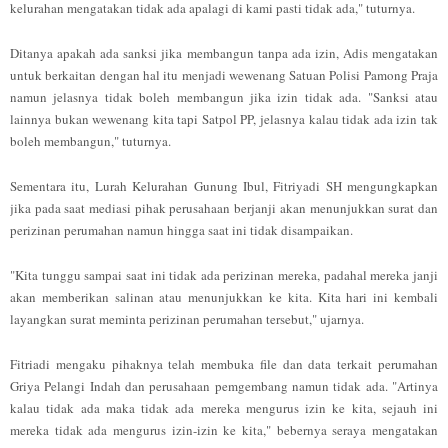
kelurahan mengatakan tidak ada apalagi di kami pasti tidak ada," tuturnya.
Ditanya apakah ada sanksi jika membangun tanpa ada izin, Adis mengatakan
untuk berkaitan dengan hal itu menjadi wewenang Satuan Polisi Pamong Praja
namun jelasnya tidak boleh membangun jika izin tidak ada. "Sanksi atau
lainnya bukan wewenang kita tapi Satpol PP, jelasnya kalau tidak ada izin tak
boleh membangun," tuturnya.
Sementara itu, Lurah Kelurahan Gunung Ibul, Fitriyadi SH mengungkapkan
jika pada saat mediasi pihak perusahaan berjanji akan menunjukkan surat dan
perizinan perumahan namun hingga saat ini tidak disampaikan.
"Kita tunggu sampai saat ini tidak ada perizinan mereka, padahal mereka janji
akan memberikan salinan atau menunjukkan ke kita. Kita hari ini kembali
layangkan surat meminta perizinan perumahan tersebut," ujarnya.
Fitriadi mengaku pihaknya telah membuka file dan data terkait perumahan
Griya Pelangi Indah dan perusahaan pemgembang namun tidak ada. "Artinya
kalau tidak ada maka tidak ada mereka mengurus izin ke kita, sejauh ini
mereka tidak ada mengurus izin-izin ke kita," bebernya seraya mengatakan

*DIRECTIONS*: Copy out the material above in full and exactly, but with no pictures.

*THE ANSWER*:
kelurahan mengatakan tidak ada apalagi di kami pasti tidak ada," tuturnya.
Ditanya apakah ada sanksi jika membangun tanpa ada izin, Adis mengatakan
untuk berkaitan dengan hal itu menjadi wewenang Satuan Polisi Pamong Praja
namun jelasnya tidak boleh membangun jika izin tidak ada. "Sanksi atau
lainnya bukan wewenang kita tapi Satpol PP, jelasnya kalau tidak ada izin tak
boleh membangun," tuturnya.
Sementara itu, Lurah Kelurahan Gunung Ibul, Fitriyadi SH mengungkapkan
jika pada saat mediasi pihak perusahaan berjanji akan menunjukkan surat dan
perizinan perumahan namun hingga saat ini tidak disampaikan.
"Kita tunggu sampai saat ini tidak ada perizinan mereka, padahal mereka janji
akan memberikan salinan atau menunjukkan ke kita. Kita hari ini kembali
layangkan surat meminta perizinan perumahan tersebut," ujarnya.
Fitriadi mengaku pihaknya telah membuka file dan data terkait perumahan
Griya Pelangi Indah dan perusahaan pemgembang namun tidak ada. "Artinya
kalau tidak ada maka tidak ada mereka mengurus izin ke kita, sejauh ini
mereka tidak ada mengurus izin-izin ke kita," bebernya seraya mengatakan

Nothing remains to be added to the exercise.